Ninety percent of Americans -- and most members of the National Rifle Association -- want to keep pistols and assault weapons out of the hands of criminals and dangerous people.
But when Sen. Joe Manchin, D-W.Va., proposed a simple, practical, reasonable method to do it, the NRA went ballistic. The extremist gun lobby is pouring $100,000 of member money into TV ads denouncing Manchin, the NRA's former hero.
Weirdly, it seems as if the NRA approves of guns for criminals and people with mental illness. That's utterly illogical.
At present, dangerous people who can't pass background checks easily can buy arms, no questions asked, from informal sellers at gun shows and through Internet and local ads. Manchin drafted a bipartisan bill to close this deadly loophole by extending checks to those sales.

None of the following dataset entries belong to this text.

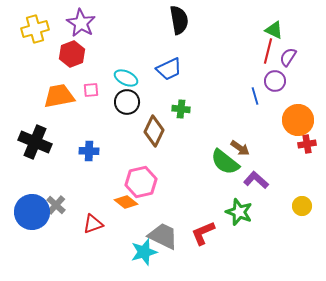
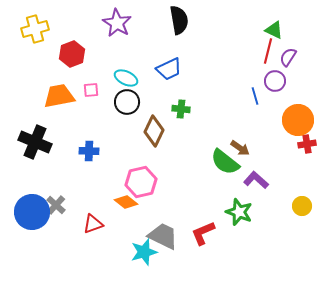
purple star: moved 36 px right
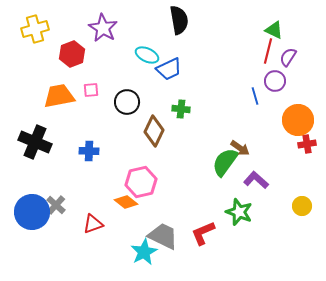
purple star: moved 14 px left, 5 px down
cyan ellipse: moved 21 px right, 23 px up
green semicircle: rotated 88 degrees clockwise
cyan star: rotated 12 degrees counterclockwise
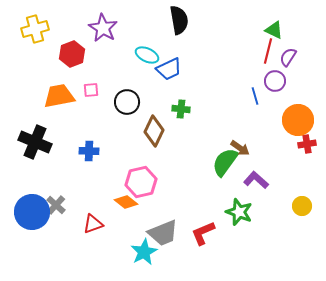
gray trapezoid: moved 3 px up; rotated 132 degrees clockwise
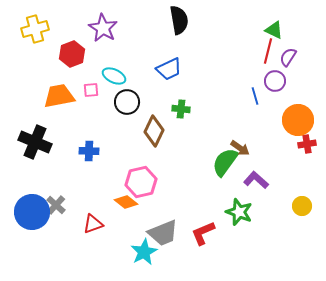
cyan ellipse: moved 33 px left, 21 px down
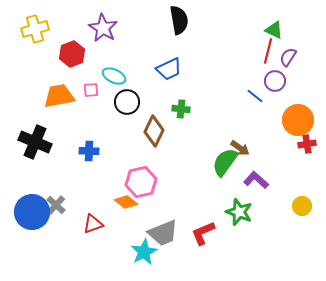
blue line: rotated 36 degrees counterclockwise
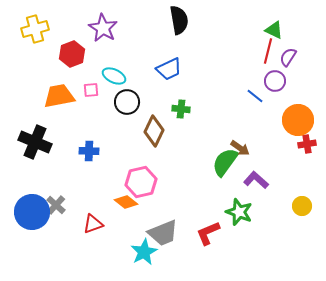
red L-shape: moved 5 px right
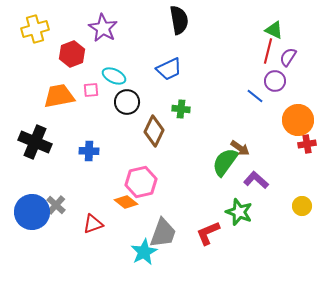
gray trapezoid: rotated 48 degrees counterclockwise
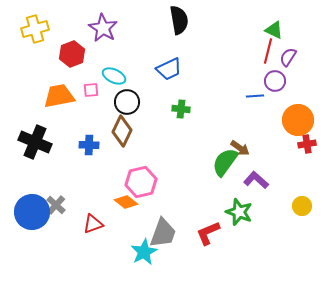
blue line: rotated 42 degrees counterclockwise
brown diamond: moved 32 px left
blue cross: moved 6 px up
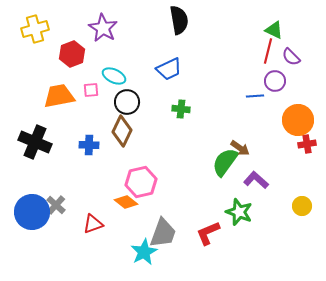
purple semicircle: moved 3 px right; rotated 78 degrees counterclockwise
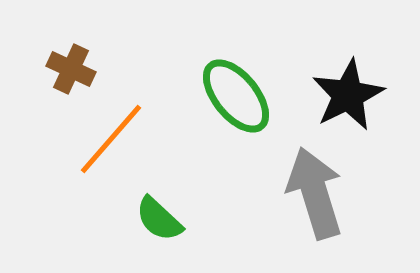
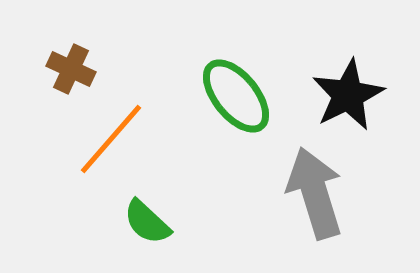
green semicircle: moved 12 px left, 3 px down
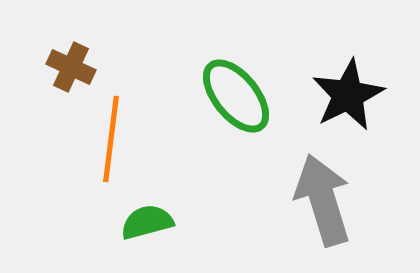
brown cross: moved 2 px up
orange line: rotated 34 degrees counterclockwise
gray arrow: moved 8 px right, 7 px down
green semicircle: rotated 122 degrees clockwise
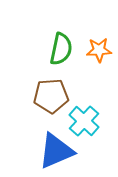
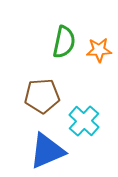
green semicircle: moved 3 px right, 7 px up
brown pentagon: moved 9 px left
blue triangle: moved 9 px left
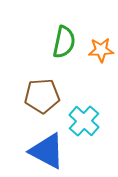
orange star: moved 2 px right
blue triangle: rotated 51 degrees clockwise
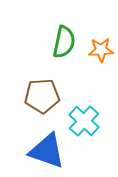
blue triangle: rotated 9 degrees counterclockwise
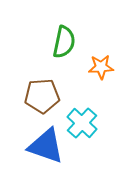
orange star: moved 17 px down
cyan cross: moved 2 px left, 2 px down
blue triangle: moved 1 px left, 5 px up
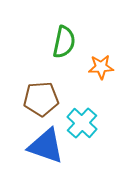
brown pentagon: moved 1 px left, 3 px down
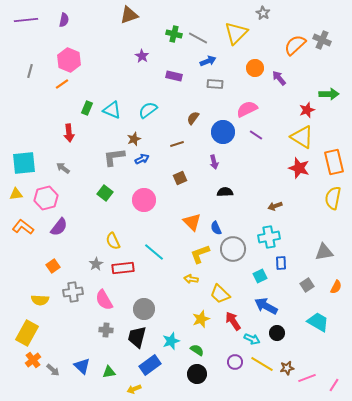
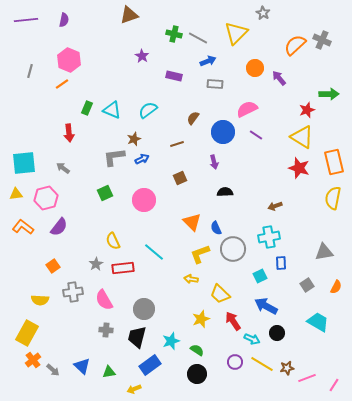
green square at (105, 193): rotated 28 degrees clockwise
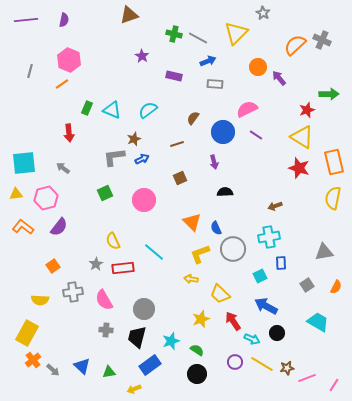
orange circle at (255, 68): moved 3 px right, 1 px up
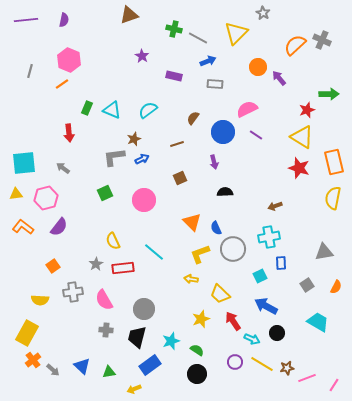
green cross at (174, 34): moved 5 px up
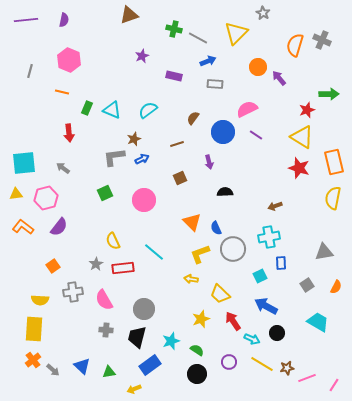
orange semicircle at (295, 45): rotated 30 degrees counterclockwise
purple star at (142, 56): rotated 16 degrees clockwise
orange line at (62, 84): moved 8 px down; rotated 48 degrees clockwise
purple arrow at (214, 162): moved 5 px left
yellow rectangle at (27, 333): moved 7 px right, 4 px up; rotated 25 degrees counterclockwise
purple circle at (235, 362): moved 6 px left
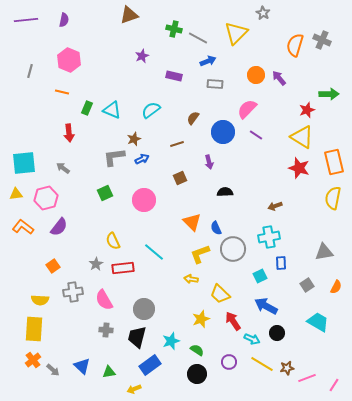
orange circle at (258, 67): moved 2 px left, 8 px down
pink semicircle at (247, 109): rotated 20 degrees counterclockwise
cyan semicircle at (148, 110): moved 3 px right
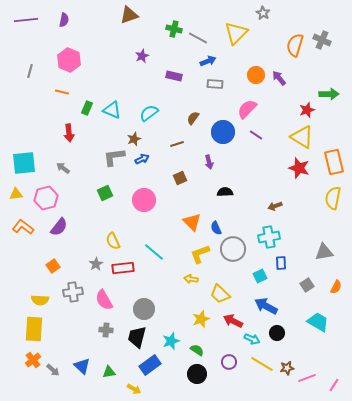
cyan semicircle at (151, 110): moved 2 px left, 3 px down
red arrow at (233, 321): rotated 30 degrees counterclockwise
yellow arrow at (134, 389): rotated 128 degrees counterclockwise
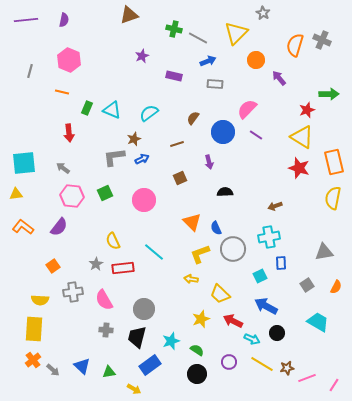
orange circle at (256, 75): moved 15 px up
pink hexagon at (46, 198): moved 26 px right, 2 px up; rotated 20 degrees clockwise
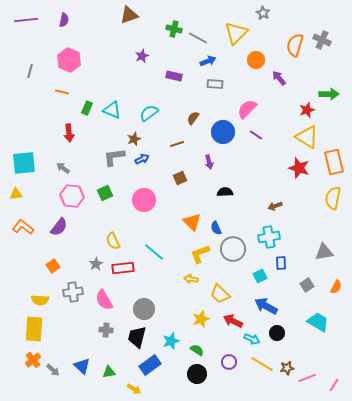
yellow triangle at (302, 137): moved 5 px right
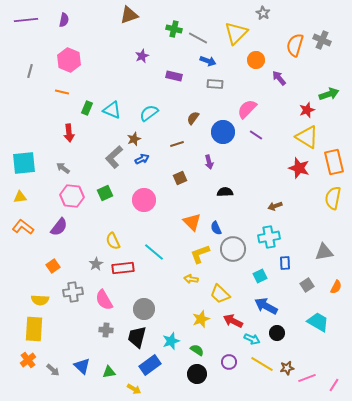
blue arrow at (208, 61): rotated 42 degrees clockwise
green arrow at (329, 94): rotated 18 degrees counterclockwise
gray L-shape at (114, 157): rotated 35 degrees counterclockwise
yellow triangle at (16, 194): moved 4 px right, 3 px down
blue rectangle at (281, 263): moved 4 px right
orange cross at (33, 360): moved 5 px left
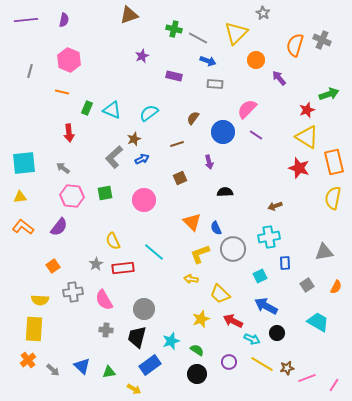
green square at (105, 193): rotated 14 degrees clockwise
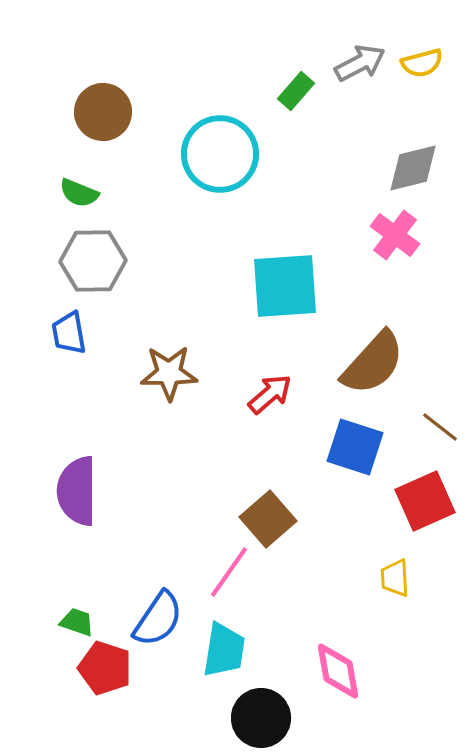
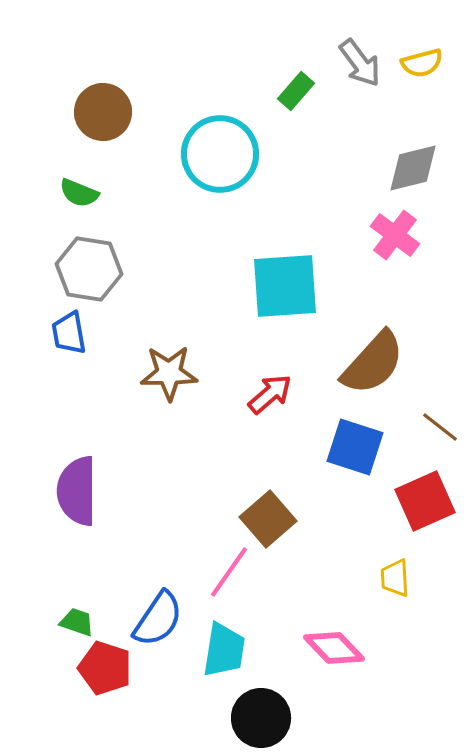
gray arrow: rotated 81 degrees clockwise
gray hexagon: moved 4 px left, 8 px down; rotated 10 degrees clockwise
pink diamond: moved 4 px left, 23 px up; rotated 34 degrees counterclockwise
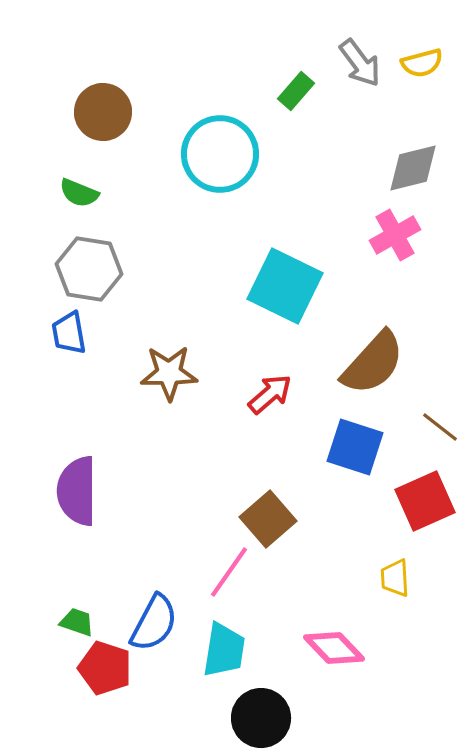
pink cross: rotated 24 degrees clockwise
cyan square: rotated 30 degrees clockwise
blue semicircle: moved 4 px left, 4 px down; rotated 6 degrees counterclockwise
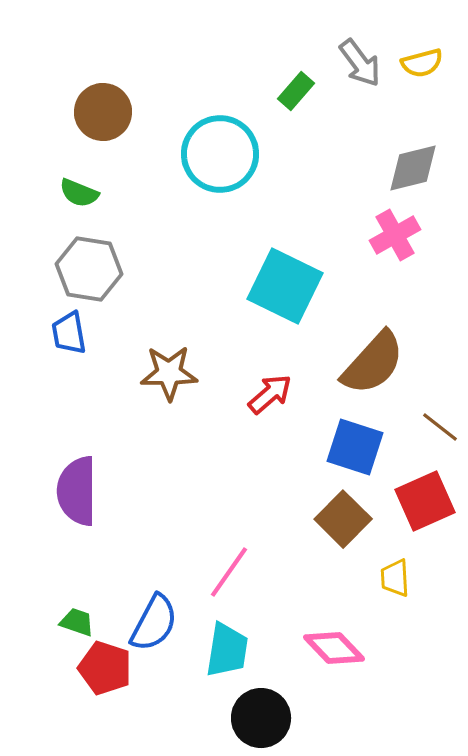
brown square: moved 75 px right; rotated 4 degrees counterclockwise
cyan trapezoid: moved 3 px right
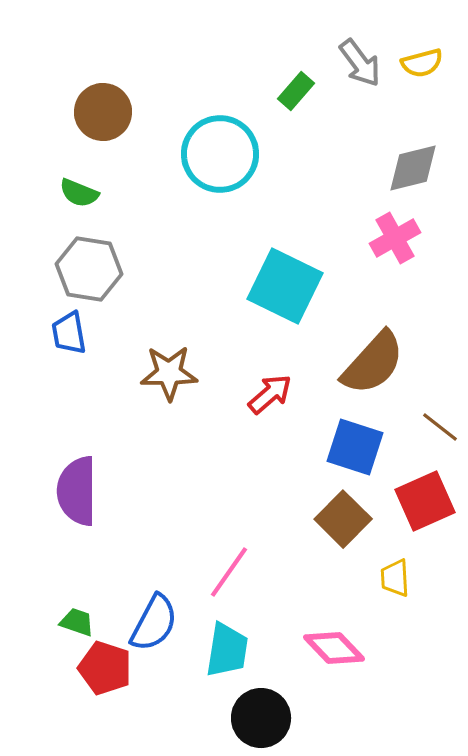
pink cross: moved 3 px down
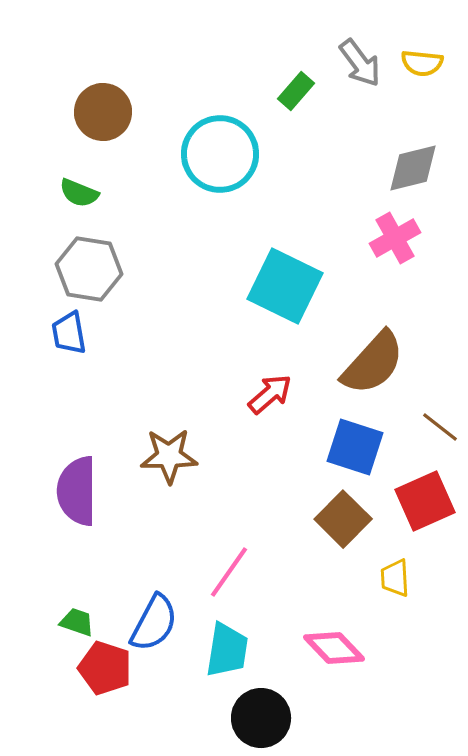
yellow semicircle: rotated 21 degrees clockwise
brown star: moved 83 px down
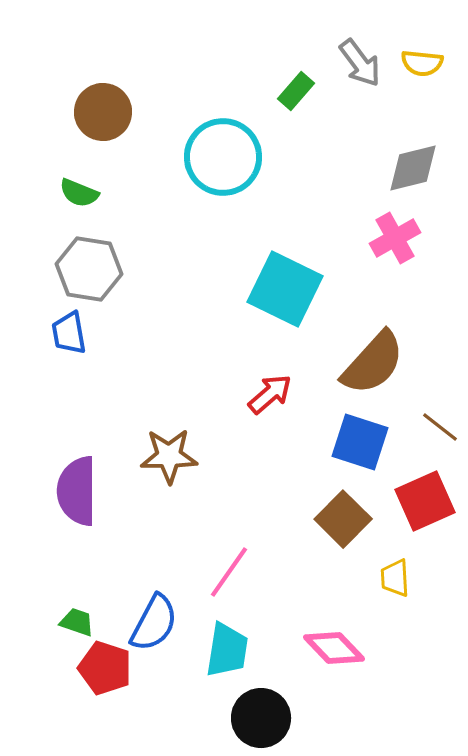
cyan circle: moved 3 px right, 3 px down
cyan square: moved 3 px down
blue square: moved 5 px right, 5 px up
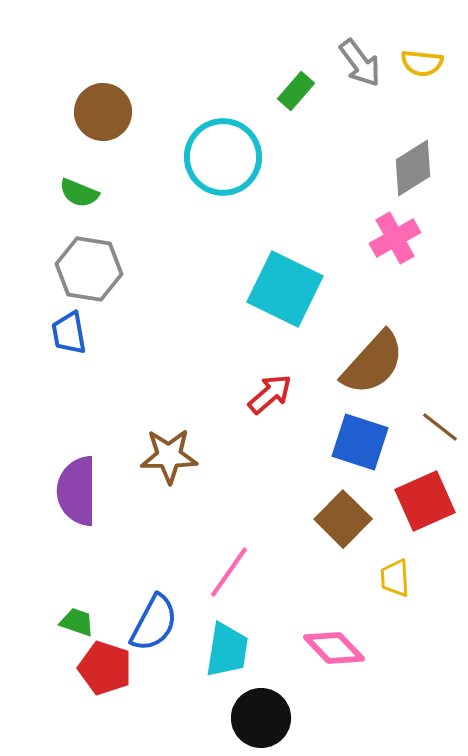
gray diamond: rotated 18 degrees counterclockwise
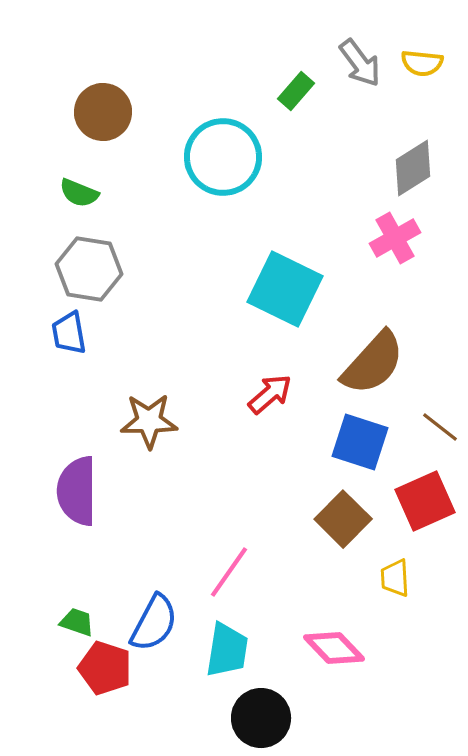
brown star: moved 20 px left, 35 px up
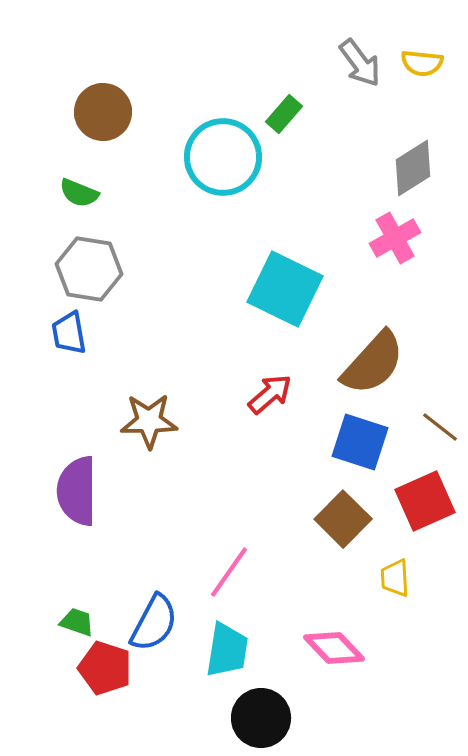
green rectangle: moved 12 px left, 23 px down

Manchin acted because he felt deep sorrow for families of 20 first-graders and six adults killed in the infamous Connecticut school massacre. His bill gathered a majority of Senate backers, but Republicans invoked a filibuster, and the first vote didn't reach the 60 percent required for passage. Manchin plans to try again, as more Republican senators change their minds.
We're proud of Manchin, who has become a leader in cooperative actions in Congress. He's brave enough to tackle problems that other politicians duck.
As the attack ads hit West Virginia television broadcasts, Manchin said:
"Unfortunately, the NRA leadership has lost its way and is more concerned about political power than gun rights and gun safety. I am the same proud gun owner and NRA member that I have always been, and I believe that criminal and mental background checks are a commonsense approach to protect our neighbors and children without infringing on our Second Amendment rights. I think moist NRA members agree with me."
He's correct. Several polls this year found that about 90 percent of Americans -- and more than 80 percent of gun owners -- and more than 70 percent of NRA members -- want universal background checks to screen out potential killers. Manchin's bill exempts personal sales between relatives and friends.
As you watch those anti-Manchin TV ads, remember that the NRA's own members disagree with them. Leaders of the powerful gun lobby seem to have gone around the bend.